I stayed at the Sepilok Jungle Resort for one night but the food was pretty average and the rooms equally not that great. It was a very basic set up There seemed to be a lot more people there than at the Forest Edge but I wasn't that enamoured by it. They got my pick-up time for the airport wrong and there was a mad panic to get me for my flight so it was a bit of a nightmare. The upside is the grounds are gorgeous with lots of tropical flowers and overhanging palms by a river but, again, you can walk in and have a wander even if you're not staying there. I think it is slightly cheaper than the Forest Edge.

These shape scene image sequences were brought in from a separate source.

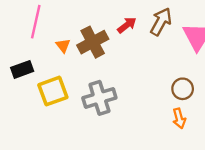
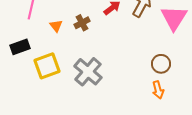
brown cross: (93, 42) -> (82, 23), size x0.6
gray cross: (99, 98) -> (88, 72), turned -32

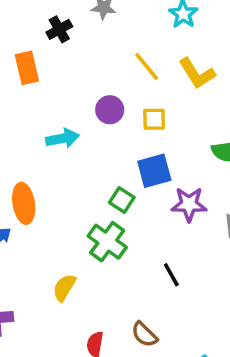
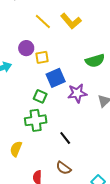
yellow square: (154, 119) -> (42, 57), moved
green cross: (107, 242) -> (36, 120), turned -35
black line: (171, 275) -> (65, 138), moved

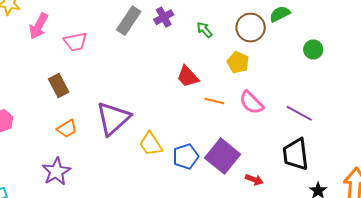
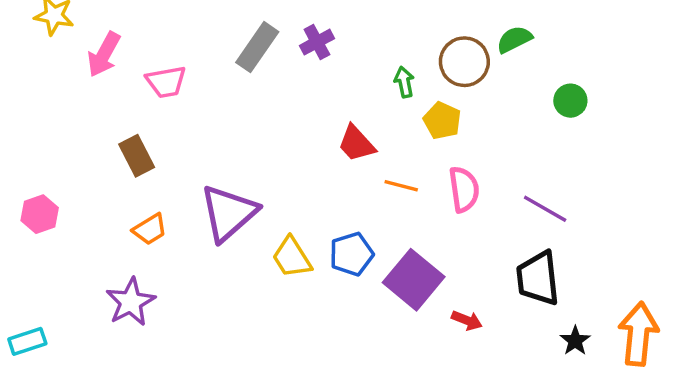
green arrow: (205, 30) -> (404, 82), moved, turned 30
pink semicircle: (251, 103) -> (464, 189), turned -144
blue pentagon: (186, 157) -> (351, 254), moved

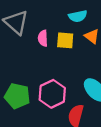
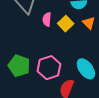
yellow square: (65, 40) -> (66, 24), turned 35

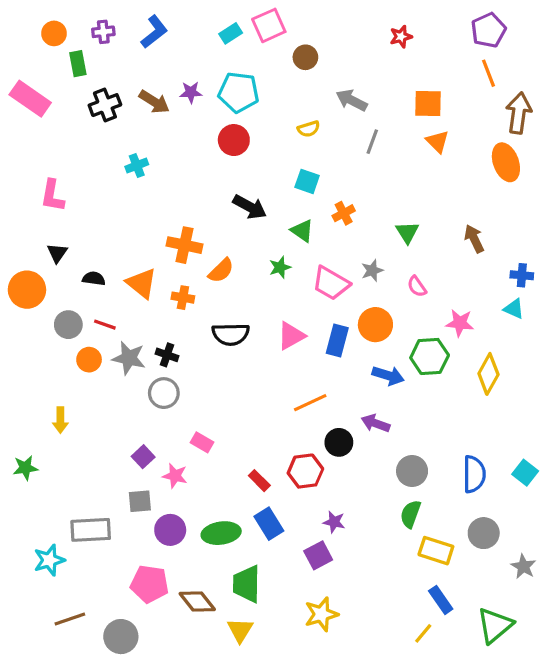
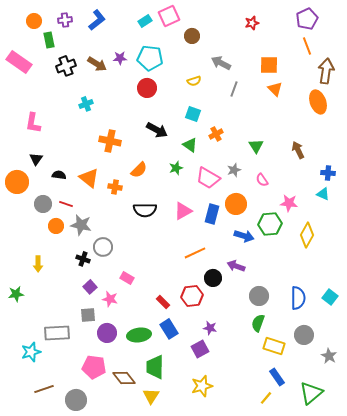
orange cross: (185, 245) -> (110, 141), moved
black cross: (167, 355) -> (83, 259), moved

Jungle Tour (Uncle Tan’s):

Definitely do a jungle tour. Uncle Tan's was the highlight of my entire trip to Borneo. Just call them up a few days before or in advance of your arrival: +60 89 535 784 or +60168244749. You don't need to pay over the phone. Just book and pay on arrival. It was amazing experience. We got to see so many incredible animals including probiscus monkeys, crocodiles, hornbills, eagles, turtles, gibbons, macaques and even the rare nocturnal mouse deer on a night-time hike. On the night-time trek you even get taught how to search for spiders with torches. There is quite a technique to it!

I would advise doing the three days, two nights tour as you see a lot more. The guides are all really nice and they care a lot about the animals and are really knowledgeable. They are also great craic. We had sing-songs every night and they provided us with shots of rice wine and well-priced local beer! The guides I had were Remy, Lan and Leo who were amazing and you could tell they love what they do which makes a huge difference. The food was surprisingly pretty great. I was vegetarian and I had no problems whatsoever. We even got to do a cooking class which catered to vegetarians as well. You also meet some interesting people along the way. I ended up sharing my hut with two Danish girls, which was a funny throwback to boarding school. Minus all the trimmings. Having said that, the camp is not AS basic as everyone makes it out to be. There are boardwalks, cabins and toilets! (I was led to believe we would be camping outside on the ground!) The only thing is that you will have to bucket wash- but it was not a problem! It is very clean, and the water is filled up each morning. Plus, the place is cleaned each day.

I was lucky as I was in a cabin with a door and windows that shut. Most of the cabins have an open front which can leave you vulnerable to wildlife! We were woken one evening to the sounds of screams from a nearby hut as a bat family had decided to take root in the hut and were flying around the room. You are given a mosquito net, which hangs over the mattress on the floor. Bring lots of mosquito spray. I actually bought the Uncle Tans homemade one and it worked really well and smelled like citronella :) Bring a long-sleeved top, trousers too and long socks for the wellies on the treks. Pack a torch, binoculars, a pillow, and a lightweight sleep sack. Good hiking shoes is also definitely an essential. There are a lot of creepy crawlies so minimise the torch use at night to avoid attracting them inside. We were warned that jungle rats are attracted to toothpaste, any foods and even previously worn clothes so they provided a bucket with a lid to put all our things in to prevent this and we had no problems. I know some people had issues with rats coming into their huts but they said the rats couldn't wait to get out once they were trapped inside! Plus, they don't really look like city, sewer-dwelling rats (which they aren't) so it wasn't too bad! Don't let this put you off - if you put all your things in the buckets they won't be tempted into your hut!

You definitely just have to embrace the madness of the situation and enjoy sleeping under the stars to the sound of crickets and swamp frogs, amidst all the wonderful creatures calling the jungle home.